The explosion of new journals, and the new desire for specialist journals with a small niche audience put ever more pressure on learned societies. The independent commercial publishing houses were able to take advantage of this by simply scaling up production, but for the non-profit society journals this was not as easily done. Although they too were able to take advantage of these ‘golden years’, the society journals did not take full advantage of the commercial gains available. But others certainly saw the opportunity, and took it. 

The 1980s saw the end of the ‘golden years’. Library budgets were beginning to fall and so were individual subscriptions. In tandem prices began to rise in order to protect revenues. This made the gap in aims between the commercial players and the not-for profit society publishers more pronounced than ever – that is, the gap between those concerned with commercial viability as opposed to those that consider breaking-even to be a goal (Self-help for Learned Journals (1963)).

This is where Aileen brought the talk back to the present day, and posed the question:

Why are we stuck with a model of academic publishing that is past its use-by date?

Today the big commercial publishing houses are able to utilise economies of scale, and publish journals at a very low cost. Furthermore, a small set of publishers have been allowed to grow ever larger due to mergers with smaller publishing houses, thus today we have an oligopolistic system where a small number of publishers are able to dominate.

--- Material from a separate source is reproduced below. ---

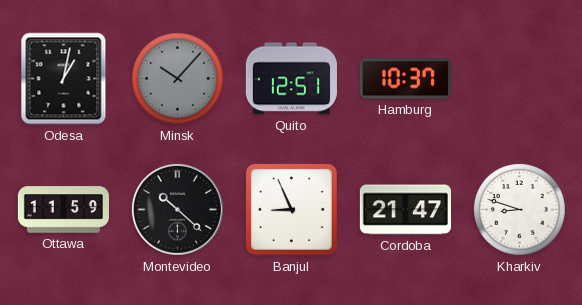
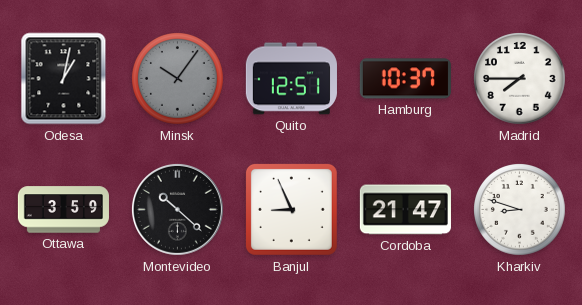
Minsk: 10:07 -> 10:06
Madrid: none -> 7:45
Ottawa: 11:59 -> 3:59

Where publishers do push creative developments, these new models tend to be commercial in kind, and do nothing to challenge the overall systemic problems of the academic publishing system. In recent years the open access movement has sought to redress the balance of power, by ensuring authors understand their rights, make their work freely available, and where possible retain copyright in their work. This will help to shift the focus away from the commodification of research articles, to the service offering that publishers provide. They will actually have to answer the seemingly simple question: ‘what is it that publisher A offers that publisher B does not?’

Aileen finished her talk with the prediction that publishing will become more closely associated with scholarly societies and universities. Indeed we are already seeing this in the recent moves to reintroduce university presses. Many universities are taking the prestige back, that for too long has been bound up in commercial entities. The next thing will be subject associations and learned societies to make a stand, and for academics themselves to speak up and reform the recognition systems that are too focused on ‘where’ something is published, rather than ‘what’ is published.

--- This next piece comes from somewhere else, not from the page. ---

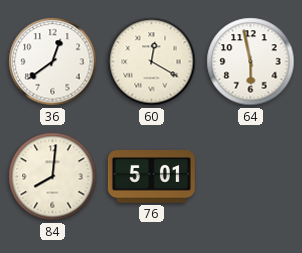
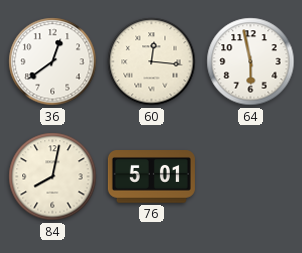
60: 12:20 -> 12:16
84: 8:01 -> 8:02
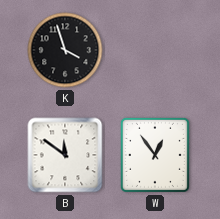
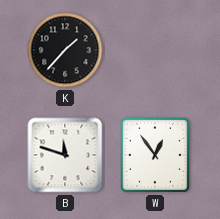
K: 3:57 -> 1:37
B: 11:51 -> 11:48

Copyright 2017 University of St Andrews

Panel discussion. 

Panel: Aileen Fyfe, Stephen Curry, and Martin Kretschmer. Chair: John MacColl

Q. I wonder about Aileen’s comment on academic prestige.  Is there any way to change academics’ attitudes towards citations? 

A. I’m wary of citation counts, and you need to take into account different types of paper.
A. My Google Scholar profile has one paper that has much fewer citations, I consider it an important contribution, but owing to the fact that it is a smaller more niche subject area it has received less attention that other papers I have written. So I am wary of boiling research work down to a single number.
Q.  Do you think citations are a better measure than impact factor in journals?
A. No argument there. But there is also a preponderance for “sexy” titles to get lots of interest. And you never really know why an article is being cited (it may be cited because it is being heavily criticised).
Q. We do need a shortcut, as academics are very busy.
A. If I’m advertising for a position, I need a shorthand method of determining who the best candidate is. But I am also a big fan of having a bio sketch: name your top papers, tell me why they’re good, but also tell me what else you do that deserves recognition. There are solutions, ones that are freer than metrics, but we won’t shed them entirely.

Q. Peer-review in principle, where do you see the future of peer-review?

A. Peer-review reports should be published alongside papers, as in open peer-review, as an additional means to get credit for the work. DOIs could also be added to reviews.
A. Peer-review is a testimony of a paper’s worth, but I am not convinced that open peer-review is immune to criticism. 
A. Why do we expect it to be confidential?  What is peer-review for? We need to clarify what we expect peer-reviewers to do, this should be clearly stated upfront.
A. Atmospheric Chemistry and Physics, has open peer-review and also a very high impact factor, a 30% rejection rate, and widely considered to be high quality.  Because the peer-review reports are open, the authors self-regulate.  Also, one of the good things about publishing pre-prints prior to publication in a journal is the open scrutiny, this means you take additional care to iron out issues.  Around 20% of pre-prints in BioRxiv receive comments, this gives the opportunity to improve papers before publication.

Q. Do you publish papers as pre-prints?

A. The actual problem is that certain publishers ask you to remove them from servers.
A. Ability to have comments and discussion prior to publication, or to get colleague’s opinion, can be advantageous. Pre-prints encourage people to talk about research much sooner.  Why some publishers are so closed to it is a mystery.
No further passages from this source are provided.